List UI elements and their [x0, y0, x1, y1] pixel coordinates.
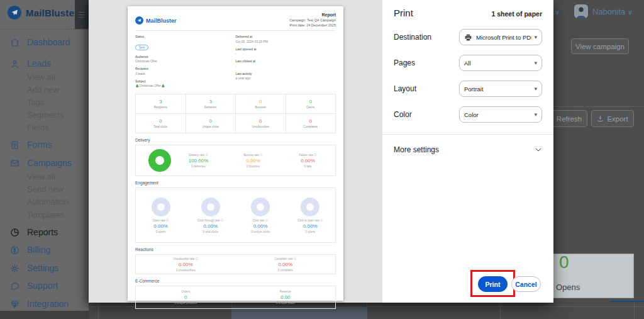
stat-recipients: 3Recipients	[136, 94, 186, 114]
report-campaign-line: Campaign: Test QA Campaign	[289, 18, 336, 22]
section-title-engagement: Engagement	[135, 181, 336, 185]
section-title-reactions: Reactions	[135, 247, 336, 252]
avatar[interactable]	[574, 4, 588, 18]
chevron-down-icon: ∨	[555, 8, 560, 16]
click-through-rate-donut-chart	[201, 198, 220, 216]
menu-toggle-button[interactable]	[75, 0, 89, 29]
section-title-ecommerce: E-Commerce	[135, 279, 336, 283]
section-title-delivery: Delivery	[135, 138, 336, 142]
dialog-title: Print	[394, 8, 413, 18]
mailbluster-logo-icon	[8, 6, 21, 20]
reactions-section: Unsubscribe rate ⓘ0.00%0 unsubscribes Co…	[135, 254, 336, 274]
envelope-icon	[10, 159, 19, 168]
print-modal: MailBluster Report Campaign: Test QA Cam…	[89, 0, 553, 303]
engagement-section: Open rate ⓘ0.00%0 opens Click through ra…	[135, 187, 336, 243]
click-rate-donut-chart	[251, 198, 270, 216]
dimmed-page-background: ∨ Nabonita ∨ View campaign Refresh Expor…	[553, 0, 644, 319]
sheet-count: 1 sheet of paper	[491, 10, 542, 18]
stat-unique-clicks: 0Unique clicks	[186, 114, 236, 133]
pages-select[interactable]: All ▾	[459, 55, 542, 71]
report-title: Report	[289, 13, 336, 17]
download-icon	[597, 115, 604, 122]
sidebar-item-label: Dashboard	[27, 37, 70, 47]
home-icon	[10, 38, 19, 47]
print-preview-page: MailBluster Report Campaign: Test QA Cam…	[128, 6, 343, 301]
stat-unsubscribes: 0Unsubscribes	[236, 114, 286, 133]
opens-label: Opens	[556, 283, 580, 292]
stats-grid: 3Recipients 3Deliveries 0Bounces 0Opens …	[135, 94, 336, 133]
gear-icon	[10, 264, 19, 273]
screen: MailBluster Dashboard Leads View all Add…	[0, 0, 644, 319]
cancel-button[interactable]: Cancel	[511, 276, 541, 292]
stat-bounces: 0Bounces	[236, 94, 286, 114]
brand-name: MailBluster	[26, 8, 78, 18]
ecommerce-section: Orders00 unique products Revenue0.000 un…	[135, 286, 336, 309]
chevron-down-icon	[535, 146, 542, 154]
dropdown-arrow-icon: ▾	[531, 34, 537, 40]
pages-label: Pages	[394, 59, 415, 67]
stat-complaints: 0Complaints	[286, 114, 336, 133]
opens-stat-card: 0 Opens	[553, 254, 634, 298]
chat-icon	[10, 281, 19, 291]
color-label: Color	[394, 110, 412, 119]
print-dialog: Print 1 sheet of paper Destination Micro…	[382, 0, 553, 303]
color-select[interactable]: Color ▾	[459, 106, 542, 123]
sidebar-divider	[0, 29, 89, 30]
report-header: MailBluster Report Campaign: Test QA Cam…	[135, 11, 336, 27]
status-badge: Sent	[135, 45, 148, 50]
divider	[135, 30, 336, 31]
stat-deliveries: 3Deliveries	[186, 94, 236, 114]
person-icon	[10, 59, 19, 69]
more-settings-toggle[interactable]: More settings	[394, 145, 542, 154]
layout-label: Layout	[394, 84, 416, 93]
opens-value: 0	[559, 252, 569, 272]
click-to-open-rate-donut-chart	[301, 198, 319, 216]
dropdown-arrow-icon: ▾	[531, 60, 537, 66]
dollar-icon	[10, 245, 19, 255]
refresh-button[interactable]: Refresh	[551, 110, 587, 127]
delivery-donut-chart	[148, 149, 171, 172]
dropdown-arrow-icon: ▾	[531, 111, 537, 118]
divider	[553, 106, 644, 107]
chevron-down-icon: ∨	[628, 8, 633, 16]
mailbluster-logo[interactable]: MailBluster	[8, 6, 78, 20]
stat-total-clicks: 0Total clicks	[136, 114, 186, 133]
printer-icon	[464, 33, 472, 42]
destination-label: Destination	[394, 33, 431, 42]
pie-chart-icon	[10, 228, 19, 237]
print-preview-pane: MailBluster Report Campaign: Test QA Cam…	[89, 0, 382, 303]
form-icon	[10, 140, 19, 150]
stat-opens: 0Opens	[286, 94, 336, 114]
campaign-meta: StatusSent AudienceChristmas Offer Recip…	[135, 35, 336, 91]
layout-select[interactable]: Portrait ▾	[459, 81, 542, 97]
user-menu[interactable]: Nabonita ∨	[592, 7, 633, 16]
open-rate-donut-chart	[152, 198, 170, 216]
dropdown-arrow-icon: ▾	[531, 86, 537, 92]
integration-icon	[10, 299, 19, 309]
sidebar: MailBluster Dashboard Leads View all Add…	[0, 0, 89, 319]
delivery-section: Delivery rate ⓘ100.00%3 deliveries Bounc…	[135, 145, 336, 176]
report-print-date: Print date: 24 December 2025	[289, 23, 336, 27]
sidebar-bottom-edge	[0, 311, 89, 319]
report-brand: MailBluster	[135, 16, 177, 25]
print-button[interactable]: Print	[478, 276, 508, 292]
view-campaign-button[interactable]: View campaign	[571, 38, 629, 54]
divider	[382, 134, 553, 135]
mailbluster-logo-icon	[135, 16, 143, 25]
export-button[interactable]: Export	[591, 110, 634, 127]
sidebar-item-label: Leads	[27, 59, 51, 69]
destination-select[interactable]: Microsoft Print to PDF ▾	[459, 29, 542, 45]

-=-=-

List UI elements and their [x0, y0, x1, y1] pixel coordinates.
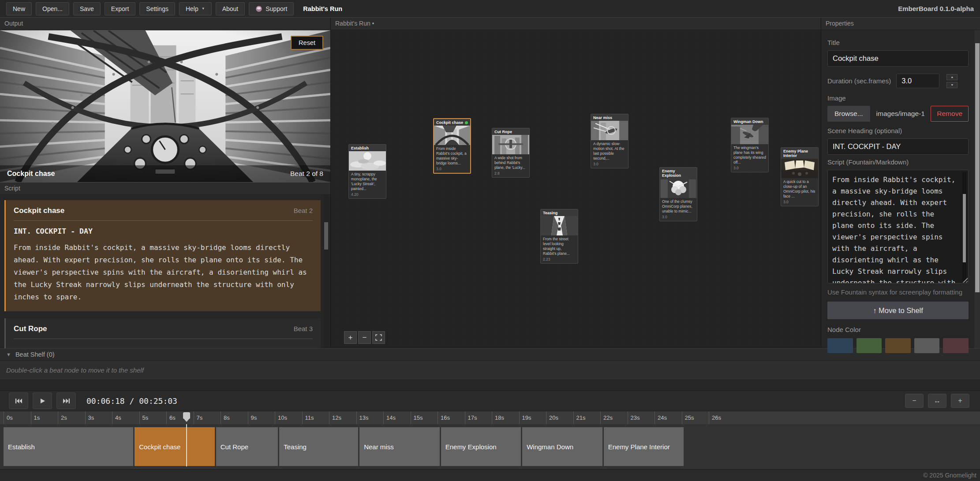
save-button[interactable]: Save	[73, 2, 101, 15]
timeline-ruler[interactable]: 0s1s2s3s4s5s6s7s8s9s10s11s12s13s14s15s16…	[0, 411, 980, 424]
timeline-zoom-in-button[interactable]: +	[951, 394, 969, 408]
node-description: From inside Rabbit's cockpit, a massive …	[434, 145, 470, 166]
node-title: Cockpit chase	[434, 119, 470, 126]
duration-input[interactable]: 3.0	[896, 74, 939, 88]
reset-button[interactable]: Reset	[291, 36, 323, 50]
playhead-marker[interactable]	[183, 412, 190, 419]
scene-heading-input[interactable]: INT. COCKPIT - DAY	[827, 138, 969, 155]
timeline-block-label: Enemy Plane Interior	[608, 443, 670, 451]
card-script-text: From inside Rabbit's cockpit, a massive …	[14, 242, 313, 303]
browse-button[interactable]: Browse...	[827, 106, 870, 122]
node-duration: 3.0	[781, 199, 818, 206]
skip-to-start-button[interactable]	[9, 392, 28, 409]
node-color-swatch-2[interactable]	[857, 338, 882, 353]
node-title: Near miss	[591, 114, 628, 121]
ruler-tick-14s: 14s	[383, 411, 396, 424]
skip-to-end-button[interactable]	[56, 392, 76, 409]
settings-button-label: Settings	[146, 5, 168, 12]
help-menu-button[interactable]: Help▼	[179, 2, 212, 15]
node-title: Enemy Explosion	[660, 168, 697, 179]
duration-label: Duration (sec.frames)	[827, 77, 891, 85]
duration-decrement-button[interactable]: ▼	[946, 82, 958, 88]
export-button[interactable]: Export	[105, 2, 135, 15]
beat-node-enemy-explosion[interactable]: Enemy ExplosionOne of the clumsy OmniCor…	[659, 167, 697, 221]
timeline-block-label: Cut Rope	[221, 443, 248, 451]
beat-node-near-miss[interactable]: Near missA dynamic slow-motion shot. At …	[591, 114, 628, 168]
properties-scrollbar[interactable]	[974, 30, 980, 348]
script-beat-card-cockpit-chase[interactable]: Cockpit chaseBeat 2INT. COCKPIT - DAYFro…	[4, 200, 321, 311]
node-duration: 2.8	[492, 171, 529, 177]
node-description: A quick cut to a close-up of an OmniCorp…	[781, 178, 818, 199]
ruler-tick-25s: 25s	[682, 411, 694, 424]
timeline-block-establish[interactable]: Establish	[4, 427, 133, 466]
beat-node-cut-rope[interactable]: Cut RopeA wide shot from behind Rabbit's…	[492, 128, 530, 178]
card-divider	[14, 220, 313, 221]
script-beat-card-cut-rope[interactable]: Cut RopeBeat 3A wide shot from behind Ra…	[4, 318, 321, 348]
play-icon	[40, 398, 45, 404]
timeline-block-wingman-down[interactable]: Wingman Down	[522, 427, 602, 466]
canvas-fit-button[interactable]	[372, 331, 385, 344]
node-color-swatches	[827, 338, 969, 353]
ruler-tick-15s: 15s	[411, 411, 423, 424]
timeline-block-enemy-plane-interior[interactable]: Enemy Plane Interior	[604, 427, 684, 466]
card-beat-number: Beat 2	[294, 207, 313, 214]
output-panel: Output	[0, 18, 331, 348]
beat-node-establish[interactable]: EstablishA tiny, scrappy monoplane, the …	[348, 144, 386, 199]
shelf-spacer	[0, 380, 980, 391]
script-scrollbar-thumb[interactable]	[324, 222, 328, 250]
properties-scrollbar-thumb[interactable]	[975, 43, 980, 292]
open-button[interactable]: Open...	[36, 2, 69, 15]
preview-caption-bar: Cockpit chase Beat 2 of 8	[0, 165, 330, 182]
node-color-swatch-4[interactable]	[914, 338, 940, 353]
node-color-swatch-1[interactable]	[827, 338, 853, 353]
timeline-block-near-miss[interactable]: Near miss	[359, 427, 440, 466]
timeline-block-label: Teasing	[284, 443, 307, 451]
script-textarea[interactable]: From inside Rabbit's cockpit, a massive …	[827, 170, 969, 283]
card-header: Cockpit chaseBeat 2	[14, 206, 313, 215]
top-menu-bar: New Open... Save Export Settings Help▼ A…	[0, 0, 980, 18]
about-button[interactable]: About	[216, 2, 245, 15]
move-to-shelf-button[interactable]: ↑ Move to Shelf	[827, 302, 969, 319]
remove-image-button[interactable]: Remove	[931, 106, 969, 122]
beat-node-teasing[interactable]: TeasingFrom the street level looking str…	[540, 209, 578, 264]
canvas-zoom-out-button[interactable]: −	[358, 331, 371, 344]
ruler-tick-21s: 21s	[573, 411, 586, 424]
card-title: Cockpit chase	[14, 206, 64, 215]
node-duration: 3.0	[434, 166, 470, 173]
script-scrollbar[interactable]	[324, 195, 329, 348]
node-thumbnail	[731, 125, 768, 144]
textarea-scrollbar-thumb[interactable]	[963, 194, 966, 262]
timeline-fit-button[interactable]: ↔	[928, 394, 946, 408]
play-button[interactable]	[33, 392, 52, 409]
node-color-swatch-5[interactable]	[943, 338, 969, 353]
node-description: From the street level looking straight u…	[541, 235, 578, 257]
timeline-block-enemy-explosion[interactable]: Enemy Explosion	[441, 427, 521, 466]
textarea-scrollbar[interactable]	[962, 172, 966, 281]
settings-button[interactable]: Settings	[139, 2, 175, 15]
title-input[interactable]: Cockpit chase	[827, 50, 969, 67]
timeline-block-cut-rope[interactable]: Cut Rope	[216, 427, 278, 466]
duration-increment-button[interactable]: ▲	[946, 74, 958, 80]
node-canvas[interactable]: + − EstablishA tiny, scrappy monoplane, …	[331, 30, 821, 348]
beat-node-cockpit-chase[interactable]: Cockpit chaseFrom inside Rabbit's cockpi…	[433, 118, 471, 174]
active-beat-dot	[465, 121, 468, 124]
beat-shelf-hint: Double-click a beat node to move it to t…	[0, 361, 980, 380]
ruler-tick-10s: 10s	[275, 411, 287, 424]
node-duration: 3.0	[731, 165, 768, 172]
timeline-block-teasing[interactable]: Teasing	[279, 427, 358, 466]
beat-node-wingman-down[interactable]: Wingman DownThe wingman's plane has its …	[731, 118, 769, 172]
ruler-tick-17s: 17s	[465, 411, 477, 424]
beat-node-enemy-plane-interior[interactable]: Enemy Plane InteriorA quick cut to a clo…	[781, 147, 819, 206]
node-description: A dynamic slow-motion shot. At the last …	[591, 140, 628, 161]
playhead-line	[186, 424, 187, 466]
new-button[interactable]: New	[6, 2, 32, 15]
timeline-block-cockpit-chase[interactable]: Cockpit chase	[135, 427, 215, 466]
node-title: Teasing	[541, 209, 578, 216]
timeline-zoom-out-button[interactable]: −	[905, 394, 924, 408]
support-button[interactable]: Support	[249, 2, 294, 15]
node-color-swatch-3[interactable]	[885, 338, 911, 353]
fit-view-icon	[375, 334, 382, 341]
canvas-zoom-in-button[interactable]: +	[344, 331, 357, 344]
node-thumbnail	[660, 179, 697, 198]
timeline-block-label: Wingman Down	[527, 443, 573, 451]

-=-=-

From the entries above, return each line with the word "block" in it.

timeline-block-label: Enemy Plane Interior	[608, 443, 670, 451]
timeline-block-label: Cut Rope	[221, 443, 248, 451]
timeline-block-establish[interactable]: Establish	[4, 427, 133, 466]
timeline-block-wingman-down[interactable]: Wingman Down	[522, 427, 602, 466]
timeline-block-enemy-plane-interior[interactable]: Enemy Plane Interior	[604, 427, 684, 466]
timeline-block-near-miss[interactable]: Near miss	[359, 427, 440, 466]
timeline-block-label: Teasing	[284, 443, 307, 451]
timeline-block-enemy-explosion[interactable]: Enemy Explosion	[441, 427, 521, 466]
timeline-block-cut-rope[interactable]: Cut Rope	[216, 427, 278, 466]
timeline-block-teasing[interactable]: Teasing	[279, 427, 358, 466]
timeline-block-cockpit-chase[interactable]: Cockpit chase	[135, 427, 215, 466]
timeline-block-label: Wingman Down	[527, 443, 573, 451]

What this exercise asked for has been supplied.